● TASK TO COMPLETE: All of the entries below should be printed exactly; the pictures are to be left out.

● Collected data:
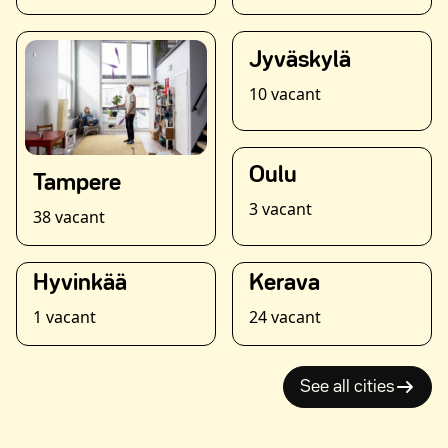
Jyväskylä
10 vacant
Oulu
Tampere
3 vacant
38 vacant
Hyvinkää
Kerava
1 vacant
24 vacant
See all cities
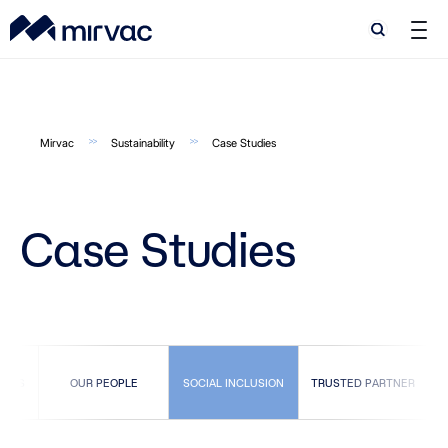
Search
Search
Mirvac
Sustainability
Case Studies
Case Studies
TIES
OUR PEOPLE
SOCIAL INCLUSION
TRUSTED PARTNER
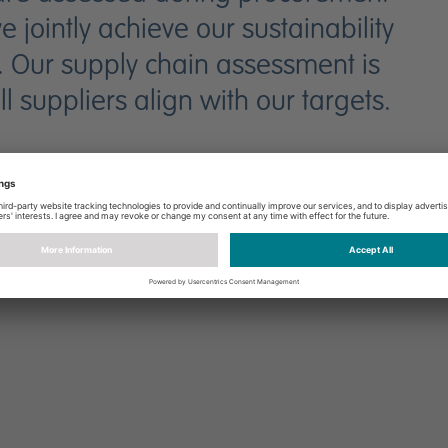
jointly achieve our sustainability
. Our supply chain assessment is
 suppliers align with our targets.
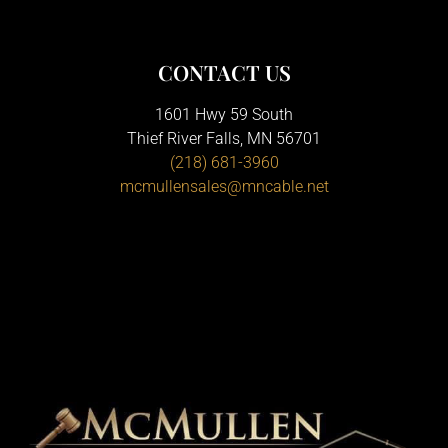
CONTACT US
1601 Hwy 59 South
Thief River Falls, MN 56701
(218) 681-3960
mcmullensales@mncable.net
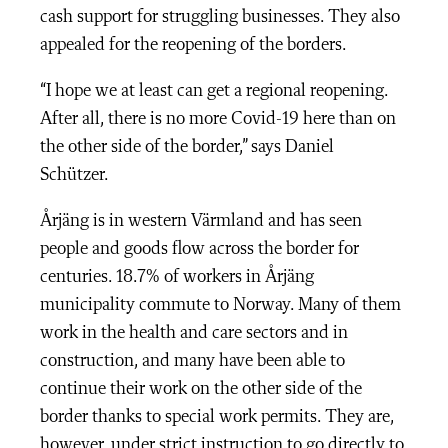
cash support for struggling businesses. They also
appealed for the reopening of the borders.
“I hope we at least can get a regional reopening.
After all, there is no more Covid-19 here than on
the other side of the border,” says Daniel
Schützer.
Årjäng is in western Värmland and has seen
people and goods flow across the border for
centuries. 18.7% of workers in Årjäng
municipality commute to Norway. Many of them
work in the health and care sectors and in
construction, and many have been able to
continue their work on the other side of the
border thanks to special work permits. They are,
however, under strict instruction to go directly to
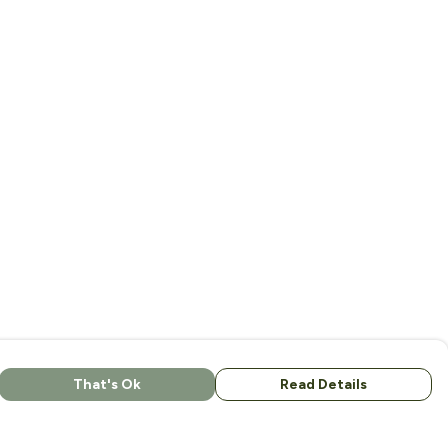
That's Ok
Read Details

● OUTPUT:
Jyväskylä
10 vacant
Oulu
Tampere
3 vacant
38 vacant
Hyvinkää
Kerava
1 vacant
24 vacant
See all cities
Search
Search
Mirvac
Sustainability
Case Studies
Case Studies
TIES
OUR PEOPLE
SOCIAL INCLUSION
TRUSTED PARTNER
jointly achieve our sustainability
. Our supply chain assessment is
 suppliers align with our targets.
CONTACT US
1601 Hwy 59 South
Thief River Falls, MN 56701
(218) 681-3960
mcmullensales@mncable.net
cash support for struggling businesses. They also
appealed for the reopening of the borders.
“I hope we at least can get a regional reopening.
After all, there is no more Covid-19 here than on
the other side of the border,” says Daniel
Schützer.
Årjäng is in western Värmland and has seen
people and goods flow across the border for
centuries. 18.7% of workers in Årjäng
municipality commute to Norway. Many of them
work in the health and care sectors and in
construction, and many have been able to
continue their work on the other side of the
border thanks to special work permits. They are,
however, under strict instruction to go directly to
That's Ok
Read Details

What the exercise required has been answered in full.